6. Congenital Cytomegalovirus (CMV) Infection

Epidemiology: ~10% symptomatic at birth; 90% asymptomatic
Sequelae: Sensorineural hearing loss (SNHL) is the most common, especially in symptomatic infants (50% risk vs 13.5% in asymptomatic)
Diagnosis:
- PCR testing on blood, urine, or saliva samples within first 2-3 weeks of life (to differentiate congenital vs postnatal infection)
- Screening: saliva PCR
- Confirmation: urine PCR (gold standard)
Note: CMV is the most common congenital infection (not second to syphilis)

7. Cystic Fibrosis (CF) Pathophysiology and Diagnosis

Pathophysiology:
- CFTR gene mutation affects chloride ion transport
- Pancreatic secretions: decreased chloride (due to defective secretion)
- Sweat: increased chloride (due to defective reabsorption)
Diagnostic criteria:
- Two elevated sweat chloride tests
- Genetic testing for CFTR mutations (best test)
- Abnormal nasal potential difference measurement (less commonly used)

8. Modes of Inheritance - Matching

Mode of Inheritance Disease Autosomal recessive Cystic fibrosis Autosomal dominant Myotonic dystrophy X-linked recessive Duchenne muscular dystrophy Mitochondrial inheritance Leber hereditary optic neuropathy

9. Differential Diagnosis of Diarrhea with Altered Sensorium/Seizures in a Child

Possible causes:
- Severe dehydration leading to cerebral venous thrombosis
- Electrolyte disturbances (hyponatremia)
- Hemolytic uremic syndrome (excluded here)
Other considerations:
- Febrile seizures due to infection
- Hypoglycemia due to decreased intake
Correct differentials: severe dehydration, cerebral venous thrombosis, hyponatremia

Final Remarks

The pediatric paper was standard with some repeat questions.
Emphasis on reviewing previous years’ questions (PYQs) and focusing on expected topics.
Encouragement to study from main video lectures and standard textbooks for comprehensive preparation.

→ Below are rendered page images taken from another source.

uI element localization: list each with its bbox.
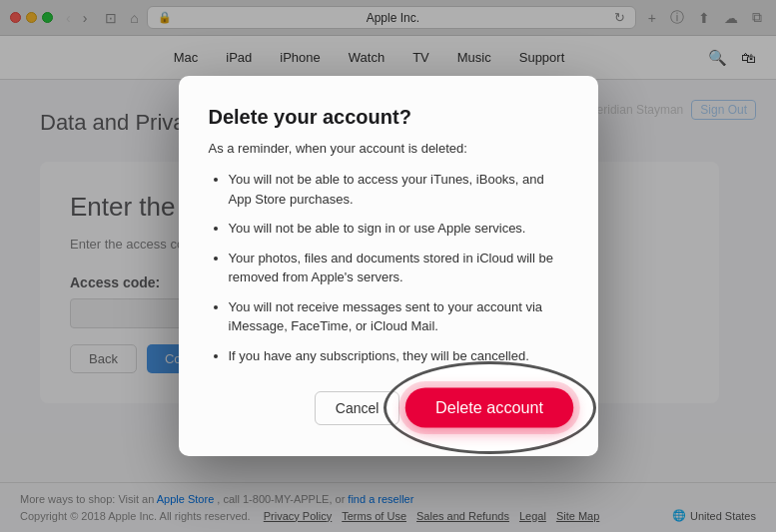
- list-item: You will not be able to sign in or use A…: [229, 219, 568, 239]
- modal-list: You will not be able to access your iTun…: [209, 170, 568, 365]
- list-item: Your photos, files and documents stored …: [229, 249, 568, 287]
- modal-overlay[interactable]: Delete your account? As a reminder, when…: [0, 0, 776, 532]
- list-item: You will not receive messages sent to yo…: [229, 297, 568, 336]
- modal-footer: Cancel Delete account: [209, 389, 568, 426]
- list-item: You will not be able to access your iTun…: [229, 170, 568, 209]
- cancel-button[interactable]: Cancel: [315, 391, 400, 425]
- modal-title: Delete your account?: [209, 106, 568, 129]
- delete-account-modal: Delete your account? As a reminder, when…: [179, 76, 598, 456]
- modal-intro: As a reminder, when your account is dele…: [209, 141, 568, 156]
- delete-account-button[interactable]: Delete account: [405, 388, 574, 428]
- delete-button-wrapper: Delete account: [411, 389, 567, 426]
- list-item: If you have any subscriptions, they will…: [229, 346, 568, 366]
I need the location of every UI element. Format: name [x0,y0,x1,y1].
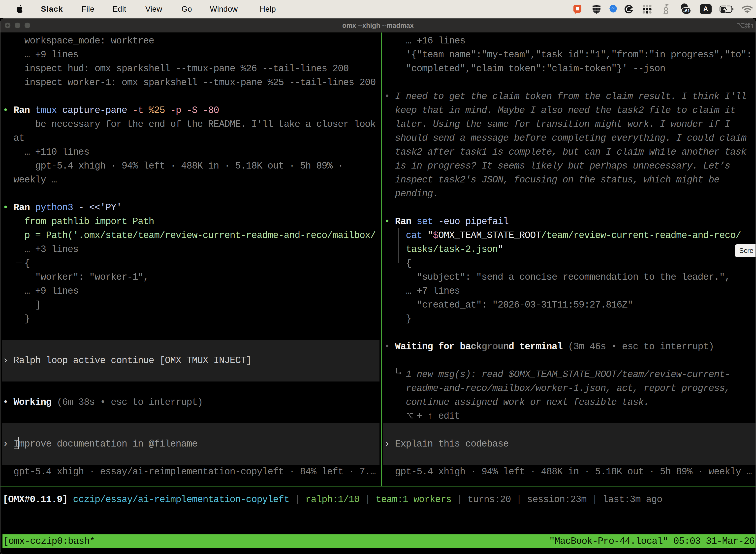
svg-text:..61: ..61 [683,8,690,13]
svg-text:1: 1 [751,22,754,30]
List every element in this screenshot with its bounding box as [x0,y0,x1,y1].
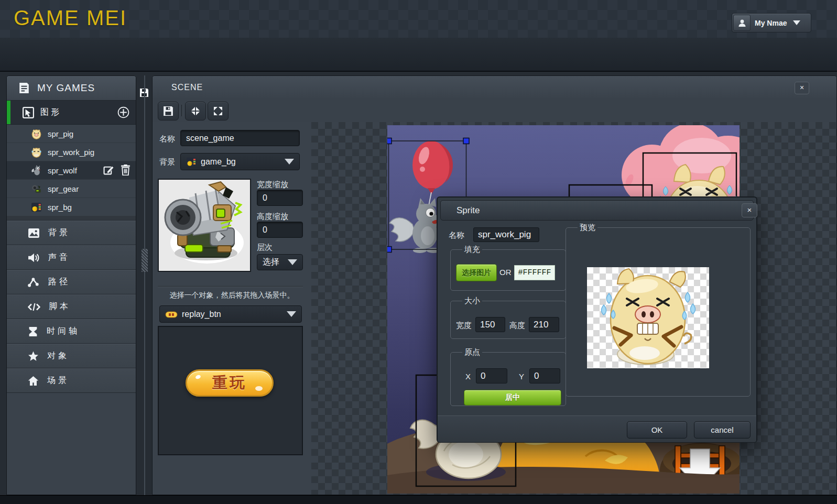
ok-button[interactable]: OK [627,421,687,439]
section-label: 声音 [48,252,70,263]
add-sprite-button[interactable] [117,106,129,118]
scene-panel-close-icon[interactable]: × [795,82,809,94]
width-input[interactable] [475,317,505,332]
object-preview: 重玩 [158,326,303,455]
panel-splitter[interactable] [136,75,152,495]
section-label: 场景 [47,375,69,386]
sprite-name: spr_work_pig [48,148,94,157]
sprite-name: spr_pig [48,129,73,138]
home-icon [28,376,39,386]
sprite-item-spr-gear[interactable]: spr_gear [7,180,136,198]
scene-properties: 名称 背景 game_bg [153,122,312,495]
sprite-name-label: 名称 [449,231,464,240]
origin-x-input[interactable] [476,368,507,384]
user-menu[interactable]: My Nmae [732,13,811,32]
dialog-titlebar[interactable]: Sprite [440,200,754,221]
chevron-down-icon [288,259,297,265]
chevron-down-icon [793,20,800,25]
section-label: 对象 [47,350,69,361]
object-dropdown[interactable]: replay_btn [159,305,302,323]
user-avatar-icon [733,15,751,31]
center-button[interactable]: 居中 [464,390,561,406]
scene-bg-value: game_bg [201,157,236,167]
scene-bg-label: 背景 [159,157,175,167]
height-scale-input[interactable] [257,222,303,238]
height-input[interactable] [529,317,559,332]
splitter-grip-icon [142,249,148,272]
width-scale-input[interactable] [257,190,303,206]
background-preview [158,179,251,272]
user-name: My Nmae [755,19,787,27]
sprite-item-spr-pig[interactable]: spr_pig [7,125,136,143]
fill-group: 填充 选择图片 OR [450,245,566,291]
sidebar-title-label: MY GAMES [37,82,95,94]
divider [158,286,303,287]
height-scale-label: 高度缩放 [257,212,288,222]
sidebar-item-graphics[interactable]: 图形 [7,101,136,125]
main-toolbar: 新建 打开 保存 调试 部署 设置 资源管理器 [0,38,837,72]
sprite-name-input[interactable] [473,227,539,242]
dialog-close-icon[interactable]: × [742,203,757,217]
collapse-view-button[interactable] [185,102,206,120]
replay-button-preview: 重玩 [186,369,274,397]
bg-sprite-icon [31,202,42,213]
sidebar: MY GAMES 图形 spr_pig spr_work_pig spr_wol… [6,75,136,495]
scene-toolbar [153,99,836,123]
section-label: 时间轴 [47,326,80,337]
sidebar-item-timelines[interactable]: 时间轴 [7,319,136,344]
preview-group: 预览 [566,223,751,397]
preview-legend: 预览 [578,223,597,233]
drag-hint-text: 选择一个对象，然后将其拖入场景中。 [153,291,311,300]
star-icon [28,351,39,361]
pig-sprite-icon [31,128,42,139]
edit-icon[interactable] [103,165,114,176]
expand-view-button[interactable] [208,102,229,120]
origin-y-input[interactable] [529,368,560,384]
trash-icon[interactable] [121,165,131,176]
origin-y-label: Y [519,372,524,381]
choose-image-button[interactable]: 选择图片 [456,264,497,281]
status-bar [0,495,837,504]
sidebar-item-paths[interactable]: 路径 [7,270,136,294]
sidebar-item-sounds[interactable]: 声音 [7,245,136,270]
layer-label: 层次 [257,243,273,253]
chevron-down-icon [285,159,294,165]
section-label: 脚本 [49,301,71,312]
dialog-footer: OK cancel [438,415,756,442]
wolf-sprite-icon [31,165,42,176]
scene-name-input[interactable] [180,130,300,146]
speaker-icon [28,253,40,263]
path-icon [28,277,40,288]
sprite-item-spr-bg[interactable]: spr_bg [7,198,136,216]
sidebar-gap [7,216,136,221]
graphics-label: 图形 [40,107,61,118]
sidebar-item-scenes[interactable]: 场景 [7,368,136,393]
sidebar-item-scripts[interactable]: 脚本 [7,294,136,319]
origin-group: 原点 X Y 居中 [450,347,566,406]
object-value: replay_btn [182,310,221,319]
sidebar-item-objects[interactable]: 对象 [7,344,136,368]
sprite-name: spr_gear [48,184,79,193]
sprite-name: spr_bg [48,203,72,212]
width-label: 宽度 [456,321,472,331]
fill-color-input[interactable] [514,265,555,280]
sidebar-title: MY GAMES [7,76,136,101]
section-label: 路径 [48,277,70,288]
work-pig-sprite-icon [31,147,42,158]
sprite-preview-image [587,267,709,368]
scene-bg-dropdown[interactable]: game_bg [180,153,300,170]
dialog-title: Sprite [456,201,480,220]
sprite-item-spr-work-pig[interactable]: spr_work_pig [7,143,136,161]
scene-name-label: 名称 [159,134,175,144]
fill-legend: 填充 [462,245,482,255]
bg-thumb-icon [186,157,197,167]
sidebar-item-backgrounds[interactable]: 背景 [7,221,136,245]
toolbar-separator [181,105,183,116]
layer-dropdown[interactable]: 选择 [257,254,303,270]
width-scale-label: 宽度缩放 [257,180,288,190]
app-window: GAME MEI My Nmae 新建 打开 保存 调试 部署 [0,0,837,504]
scene-save-button[interactable] [158,102,179,120]
hourglass-icon [28,326,38,337]
sprite-item-spr-wolf[interactable]: spr_wolf [7,161,136,180]
cancel-button[interactable]: cancel [694,421,751,439]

Speakers / Sources Featured

Dr. Singaram (primary speaker and lecturer throughout the session)
References made to:
- American Academy of Pediatrics (AAP) guidelines
- Nelson Textbook of Pediatrics
- IMNCI (Integrated Management of Neonatal and Childhood Illness) guidelines

This summary captures the main clinical concepts, diagnostic criteria, and treatment protocols discussed in the video, providing a concise revision resource for pediatric exam preparation.